*** The input ***
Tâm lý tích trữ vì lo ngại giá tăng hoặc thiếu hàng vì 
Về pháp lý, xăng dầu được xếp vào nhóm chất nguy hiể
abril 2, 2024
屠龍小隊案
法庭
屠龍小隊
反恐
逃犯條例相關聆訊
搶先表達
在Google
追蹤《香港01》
***
*** The input ***
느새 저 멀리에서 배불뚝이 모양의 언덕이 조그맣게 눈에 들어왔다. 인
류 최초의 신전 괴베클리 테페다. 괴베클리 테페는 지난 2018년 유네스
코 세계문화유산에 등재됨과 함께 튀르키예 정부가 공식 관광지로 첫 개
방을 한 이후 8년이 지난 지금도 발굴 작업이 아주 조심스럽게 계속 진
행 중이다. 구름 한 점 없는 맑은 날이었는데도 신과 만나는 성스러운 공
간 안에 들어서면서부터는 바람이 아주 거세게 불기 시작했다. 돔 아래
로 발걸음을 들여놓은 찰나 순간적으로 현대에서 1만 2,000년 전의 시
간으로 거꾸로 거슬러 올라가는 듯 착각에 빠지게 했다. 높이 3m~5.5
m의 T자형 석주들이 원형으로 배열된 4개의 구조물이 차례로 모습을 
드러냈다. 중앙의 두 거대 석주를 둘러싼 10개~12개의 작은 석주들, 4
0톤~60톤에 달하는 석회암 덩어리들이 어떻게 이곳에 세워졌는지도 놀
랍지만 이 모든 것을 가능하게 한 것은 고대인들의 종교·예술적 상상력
***
*** The input ***
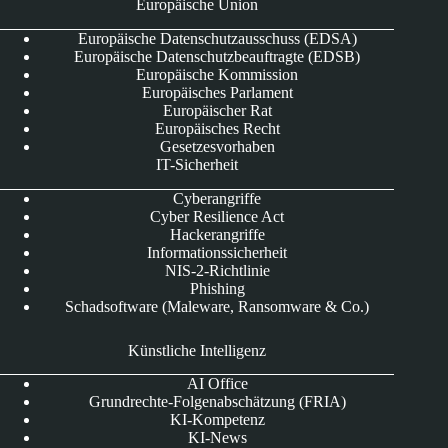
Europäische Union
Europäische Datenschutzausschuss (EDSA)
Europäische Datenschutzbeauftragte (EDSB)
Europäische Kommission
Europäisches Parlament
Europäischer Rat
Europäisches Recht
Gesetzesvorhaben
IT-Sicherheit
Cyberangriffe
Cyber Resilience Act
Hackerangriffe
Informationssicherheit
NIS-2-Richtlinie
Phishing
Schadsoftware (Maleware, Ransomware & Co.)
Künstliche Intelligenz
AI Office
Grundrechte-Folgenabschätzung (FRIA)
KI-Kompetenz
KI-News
***
Prompt
Return every line above that contains the word "Europäisches".

Exercise result
Europäisches Parlament
Europäisches Recht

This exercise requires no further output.